ESSENTIAL FUNCTIONS: Qualified individuals must have the ability (with or without reasonable accommodation) to perform the following duties:
- Plans and coordinates assigned research studies, serves as principle liaison for the project, interfaces with research subjects and collects research data, oversees administrative support, develops appropriate tools needed to conduct the research, and maintains record keeping systems and procedures. Performs nursing responsibilities as needed based on research study requirements.
- Ensures all research activities occur in compliance with guidelines for human subject protection research. Ensures all key personnel engaged in the research study have met training requirements. Serves as a resource to other research staff members regarding assigned clinical protocols.
- Monitors the progress of research activities; develops and maintains records of research activities, and prepares periodic and ad hoc reports, as required by investigators, management, sponsors, and/or regulatory bodies. Ensures billing of study procedures to the appropriate funding source.
- Provides regulatory oversight for the conduct of assigned clinical trials. Prepares and oversees LG Hospital IRB submissions and continuing reviews, maintains regulatory and legal documents per IRB, FDA, DOH and other applicable regulatory agencies when required.
- Develops and implements recruitment strategies in accordance with sponsor requirements. Oversees and conducts informed consent process under direction of Primary Investigator and maintains appropriate documentation according to GCP, FDA, and IRB guidelines.
- Maintains adequate inventory of study supplies. Oversees and maintains drug and medical device accountability according to regulatory guidelines for receipt, storage, dispensation, and return of investigational product according to SOPs policy on Investigational Drug/Device Accountability.
- Collaborates with other Research Coordinators, particularly in areas where clinical and non-clinical research areas interface. Contributes to the mentoring of new research staff. Functions as a resource for physicians, other health care providers, and ancillary support staff regarding care of the research participant as it relates to any given clinical research protocol; conducts staff in-services as appropriate.
- Coordinates and manages the patient assessments according to protocol standards at LGHealth locations, in a clinically safe and regulatory compliant manner. Utilizes clinical knowledge and assessment skills necessary to evaluate, report, and record accurate medical information including response to therapy according to approved research protocol.
- Develops and maintains rapport with patients to promote adherence to treatment and data collection protocols. Coordinates participant tests and procedures and maintains study timelines in data collection and completion of case report forms.
- Assures collected data for any approved research protocol is correct, sufficient, all inclusive, regulatory compliant and the integrity is intact. Maintains study files in accordance with sponsor requirements and LGH SOP Policies, including consent forms, source documentation, narrative notes if applicable, case report forms, and investigational material accountability forms.

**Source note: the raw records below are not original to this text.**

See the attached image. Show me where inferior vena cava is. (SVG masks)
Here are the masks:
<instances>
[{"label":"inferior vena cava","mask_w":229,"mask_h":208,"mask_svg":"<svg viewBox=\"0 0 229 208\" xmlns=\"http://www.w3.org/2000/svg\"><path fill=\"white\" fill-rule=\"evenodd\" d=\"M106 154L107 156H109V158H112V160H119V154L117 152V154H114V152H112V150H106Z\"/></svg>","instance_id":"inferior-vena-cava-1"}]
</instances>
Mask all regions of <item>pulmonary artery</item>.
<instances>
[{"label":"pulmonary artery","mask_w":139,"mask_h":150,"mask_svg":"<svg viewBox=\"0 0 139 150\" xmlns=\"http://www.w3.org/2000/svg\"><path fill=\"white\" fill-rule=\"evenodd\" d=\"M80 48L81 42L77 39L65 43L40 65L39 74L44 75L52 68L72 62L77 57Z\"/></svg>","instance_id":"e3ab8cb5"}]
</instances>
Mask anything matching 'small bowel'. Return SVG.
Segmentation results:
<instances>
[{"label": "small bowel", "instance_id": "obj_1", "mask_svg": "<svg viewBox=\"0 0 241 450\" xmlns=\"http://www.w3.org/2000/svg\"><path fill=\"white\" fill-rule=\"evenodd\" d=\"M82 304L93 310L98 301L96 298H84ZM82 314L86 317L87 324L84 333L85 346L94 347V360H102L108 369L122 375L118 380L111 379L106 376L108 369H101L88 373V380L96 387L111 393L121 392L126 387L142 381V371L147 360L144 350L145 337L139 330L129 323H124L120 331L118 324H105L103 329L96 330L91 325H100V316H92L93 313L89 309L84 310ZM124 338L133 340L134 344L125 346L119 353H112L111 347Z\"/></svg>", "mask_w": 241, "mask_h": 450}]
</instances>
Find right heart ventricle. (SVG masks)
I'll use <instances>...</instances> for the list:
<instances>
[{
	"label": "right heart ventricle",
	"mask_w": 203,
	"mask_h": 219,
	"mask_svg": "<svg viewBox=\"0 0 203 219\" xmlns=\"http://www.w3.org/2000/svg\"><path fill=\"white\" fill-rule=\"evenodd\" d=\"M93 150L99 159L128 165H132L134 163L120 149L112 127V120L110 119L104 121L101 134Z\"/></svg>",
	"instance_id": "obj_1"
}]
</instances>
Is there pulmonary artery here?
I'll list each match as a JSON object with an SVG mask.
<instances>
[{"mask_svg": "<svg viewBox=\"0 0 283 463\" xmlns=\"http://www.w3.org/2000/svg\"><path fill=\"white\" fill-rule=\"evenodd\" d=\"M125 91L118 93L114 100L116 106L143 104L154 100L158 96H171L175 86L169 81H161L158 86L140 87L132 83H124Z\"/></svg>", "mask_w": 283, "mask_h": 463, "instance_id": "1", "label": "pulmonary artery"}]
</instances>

- Assures the source documentation of all research activities is completed and accessible for CRF completion, reporting purposes, and for site visits by Sponsors and other regulatory agencies. Facilitates, conducts and oversees monitoring visits with Sponsors and other related agencies for the purpose of evaluating the accuracy and quality of the collected data.

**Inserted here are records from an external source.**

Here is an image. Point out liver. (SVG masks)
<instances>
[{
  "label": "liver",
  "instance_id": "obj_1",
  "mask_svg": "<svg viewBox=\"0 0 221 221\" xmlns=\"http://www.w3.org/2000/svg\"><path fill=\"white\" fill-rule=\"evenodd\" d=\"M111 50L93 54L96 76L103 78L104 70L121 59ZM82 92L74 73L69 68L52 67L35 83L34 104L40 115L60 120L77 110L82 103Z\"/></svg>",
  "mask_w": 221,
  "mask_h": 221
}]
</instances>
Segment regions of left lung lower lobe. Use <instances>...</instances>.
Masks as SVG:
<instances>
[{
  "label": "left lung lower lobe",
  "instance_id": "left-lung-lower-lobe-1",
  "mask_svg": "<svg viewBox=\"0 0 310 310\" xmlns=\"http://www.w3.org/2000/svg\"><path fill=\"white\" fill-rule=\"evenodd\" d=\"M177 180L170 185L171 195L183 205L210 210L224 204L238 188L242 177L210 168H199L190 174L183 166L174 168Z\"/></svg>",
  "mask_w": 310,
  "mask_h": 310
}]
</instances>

- Maintains effective and ongoing communication with Sponsor, research participants and PI during the course of the study.
SECONDARY FUNCTIONS: The following duties are considered secondary to the primary duties listed above:
- Performs rotating evening and weekend On Call coverage for active research trials if required.
- Travels to various LGHealth facilities as required to execute trials. Travels to investigator and clinical research coordinator meetings.
- Attends and participates in research team meetings; educational research and clinically relevant workshops; and sessions provided by LGH to maintain skill sets, knowledge base, and continuing educational credits for both licensure and research certification renewals.
- Participates in the on-call responsibilities for this position as required.
- Other duties as assigned.
- Current license as a Registered Nurse, issued by the PA State Board of Nursing.
- Two years’ experience in a research or clinical environment.
- Bachelor of Science in Nursing (BSN) or higher level nursing degree is required.
- Working knowledge of medical and research terminology.
- Comprehension of Federal Regulations for Human Subjects in research.
- Comprehension and certification in Good Clinical Practices (ICH/GCP) for human research.
- Computer Competency including proficiency in Microsoft Outlook, Word, Excel, electronic data capture and electronic health records (EHR) navigation.
Posted on 12/23/2019
- Research professional certification (CCRP) or willingness to pursue certification.